His pregnant pause started one particular wheel turning in Belle’s brain. 1565 Edgewater Road. Ivan was retired, and Maureen, a nurse, had joined Doctors Without Borders in Somalia. They wanted to return to their home but were afraid to leave it unattended for such a long period. Teary-eyed, they’d told her to sell. This might be the perfect compromise. She choked back thoughts of forfeiting a fat commission, but balanced that against losing jolly Maureen as a neighbour. Her New Year’s Eve parties were legendary, especially her turkey on the barbecue.
“You are in luck. I have the ideal house, not far from mine. Can you meet me this afternoon?” That would give her time to call Maureen in Kismayu, where she was volunteering at a free clinic for women with fistulas. Giving birth at too early an age, they needed only a simple four-hundred-dollar operation to repair the ruptures. Cheap in the western world but beyond their means.

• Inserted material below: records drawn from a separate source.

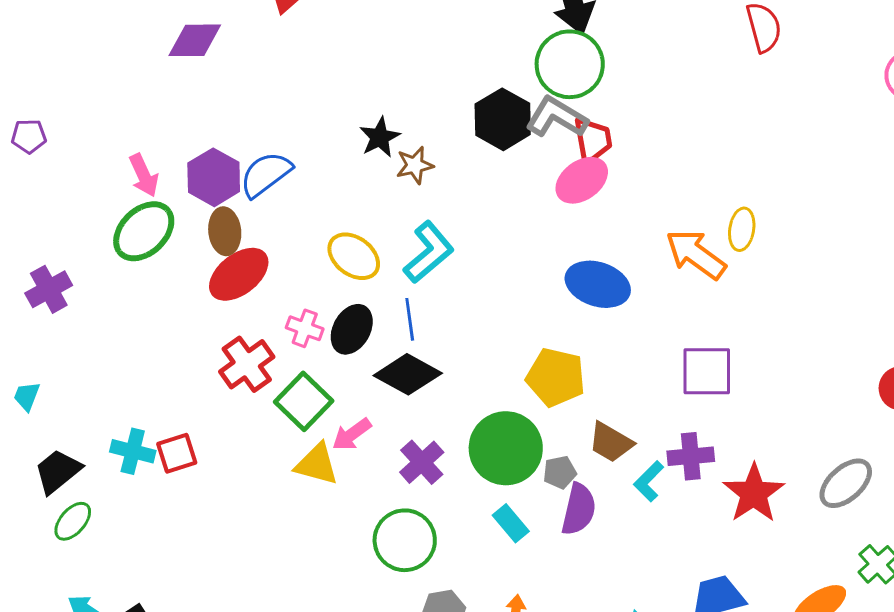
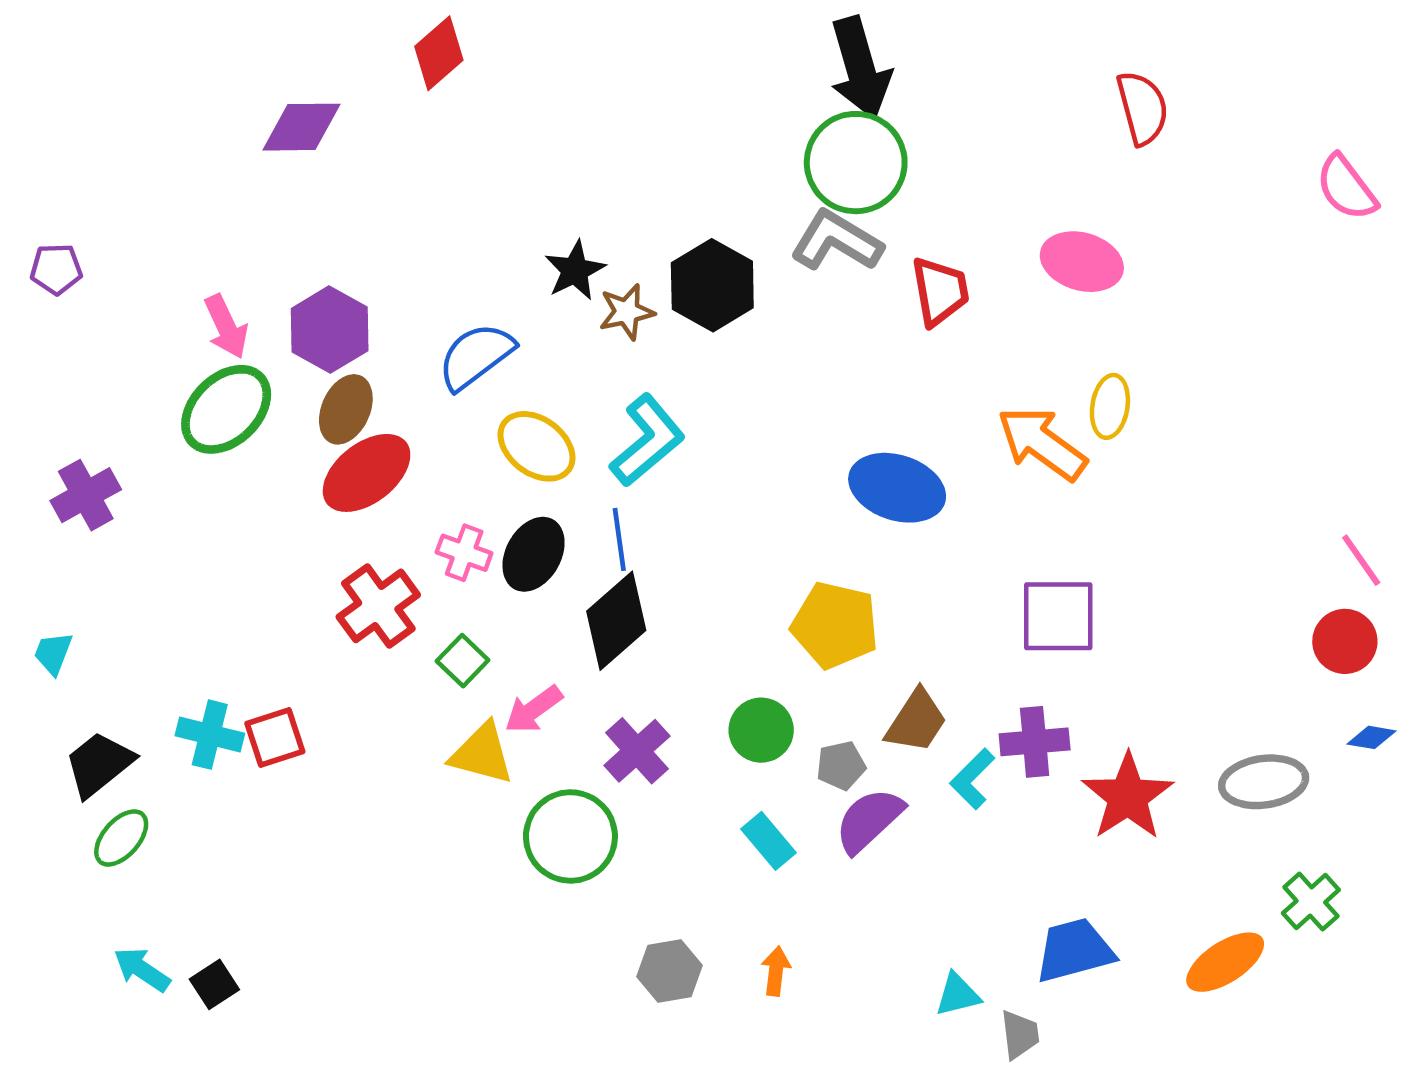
black hexagon: (503, 119) -> (712, 285), moved
red trapezoid: (593, 140) -> (940, 291), moved
blue semicircle: (266, 174) -> (476, 356), moved
pink ellipse: (582, 180) -> (1082, 262), moved, turned 52
brown ellipse: (225, 231) -> (346, 409), turned 30
black diamond: (408, 374) -> (616, 621), turned -70
green square: (304, 401) -> (463, 661), size x0.6
brown trapezoid: (611, 442) -> (916, 721), turned -87
green circle: (506, 448) -> (761, 730), size x0.6
gray ellipse: (846, 483) -> (1264, 782), turned 34
purple semicircle: (579, 509) -> (869, 820), turned -146
green circle: (405, 540) -> (570, 836), moved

After she had given him directions and they had hung up, she realized that neither had introduced themselves. At her ineptness, Belle shook her head. Working alone had her rat
tled as a rainstick. Where was Yoyo? Grumbling, she sifted papers on Miriam’s desk in quest of the name of that retired bookkeeper. With no success, she flipped the Rolodex and located Jack’s name. Surely Miriam would be in Timmins by now.
Scarcely had she punched in five numbers, than at nine o’clock, the door banged open. In came a bottle blonde with cropped hair, pink-gelled in every direction, a walking strawberry shortcake with a dog leash draped around her neck. A few inches shy of Belle’s five-four, she wore a silver mini-skirt with a wide chain-mail belt and a shimmery blue clinging top that lifted the veil over a bra that manufactured cleavage where no more was needed. A small mound of stomach riding high testified to . . . impending motherhood? At her side was a magnificent black-and-tan German shepherd with a Canadian flag bandana. Belle’s mouth opened, but words wouldn’t come.
After scanning the office, the woman stuck out a childlike hand, blazing with custom nail designs of cherub faces. “I’m Yoyo. You must be Belle. Meet Baron. Mimsy set everything up, right? This is a cute little place. Is that my desk over there?” She pointed to Belle’s new fake-cherrywood workstation, a Christmas present to herself against her frugal conscience.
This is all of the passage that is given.